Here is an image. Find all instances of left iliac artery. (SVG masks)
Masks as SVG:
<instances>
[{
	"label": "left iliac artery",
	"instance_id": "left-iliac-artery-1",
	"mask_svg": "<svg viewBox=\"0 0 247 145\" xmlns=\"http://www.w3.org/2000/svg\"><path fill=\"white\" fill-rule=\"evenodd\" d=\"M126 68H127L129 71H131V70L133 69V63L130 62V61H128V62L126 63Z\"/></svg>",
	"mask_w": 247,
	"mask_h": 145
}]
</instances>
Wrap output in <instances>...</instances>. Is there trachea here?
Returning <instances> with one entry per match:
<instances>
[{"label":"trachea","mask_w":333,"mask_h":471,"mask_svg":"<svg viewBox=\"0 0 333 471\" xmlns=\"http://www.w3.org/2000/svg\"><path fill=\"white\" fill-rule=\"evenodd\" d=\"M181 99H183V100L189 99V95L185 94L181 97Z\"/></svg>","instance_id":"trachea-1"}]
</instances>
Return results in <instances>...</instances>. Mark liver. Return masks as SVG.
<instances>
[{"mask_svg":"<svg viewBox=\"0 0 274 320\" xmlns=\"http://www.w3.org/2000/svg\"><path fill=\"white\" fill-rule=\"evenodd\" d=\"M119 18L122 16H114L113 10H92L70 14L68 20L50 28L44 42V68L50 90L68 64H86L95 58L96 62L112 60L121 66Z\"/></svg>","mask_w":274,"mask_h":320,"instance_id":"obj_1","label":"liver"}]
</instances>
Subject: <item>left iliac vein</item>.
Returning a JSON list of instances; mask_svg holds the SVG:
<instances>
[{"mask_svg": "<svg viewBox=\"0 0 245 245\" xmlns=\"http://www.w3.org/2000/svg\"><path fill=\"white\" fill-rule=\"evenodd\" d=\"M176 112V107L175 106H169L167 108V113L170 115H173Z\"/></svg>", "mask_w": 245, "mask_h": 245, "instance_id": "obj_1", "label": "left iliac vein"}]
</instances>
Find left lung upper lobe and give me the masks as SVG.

▸ Exercise requirements: Produce an exact copy of each line from the one holding "Wrap output in" through the last line of the records, both included, and nothing more.

▸ Reply to the exercise:
Wrap output in <instances>...</instances>. Is there trachea here?
Returning <instances> with one entry per match:
<instances>
[{"label":"trachea","mask_w":333,"mask_h":471,"mask_svg":"<svg viewBox=\"0 0 333 471\" xmlns=\"http://www.w3.org/2000/svg\"><path fill=\"white\" fill-rule=\"evenodd\" d=\"M181 99H183V100L189 99V95L185 94L181 97Z\"/></svg>","instance_id":"trachea-1"}]
</instances>
Return results in <instances>...</instances>. Mark liver. Return masks as SVG.
<instances>
[{"mask_svg":"<svg viewBox=\"0 0 274 320\" xmlns=\"http://www.w3.org/2000/svg\"><path fill=\"white\" fill-rule=\"evenodd\" d=\"M119 18L122 16H114L113 10H92L70 14L68 20L50 28L44 42V68L50 90L68 64H86L95 58L96 62L112 60L121 66Z\"/></svg>","mask_w":274,"mask_h":320,"instance_id":"obj_1","label":"liver"}]
</instances>
Subject: <item>left iliac vein</item>.
Returning a JSON list of instances; mask_svg holds the SVG:
<instances>
[{"mask_svg": "<svg viewBox=\"0 0 245 245\" xmlns=\"http://www.w3.org/2000/svg\"><path fill=\"white\" fill-rule=\"evenodd\" d=\"M176 112V107L175 106H169L167 108V113L170 115H173Z\"/></svg>", "mask_w": 245, "mask_h": 245, "instance_id": "obj_1", "label": "left iliac vein"}]
</instances>
Find left lung upper lobe and give me the masks as SVG.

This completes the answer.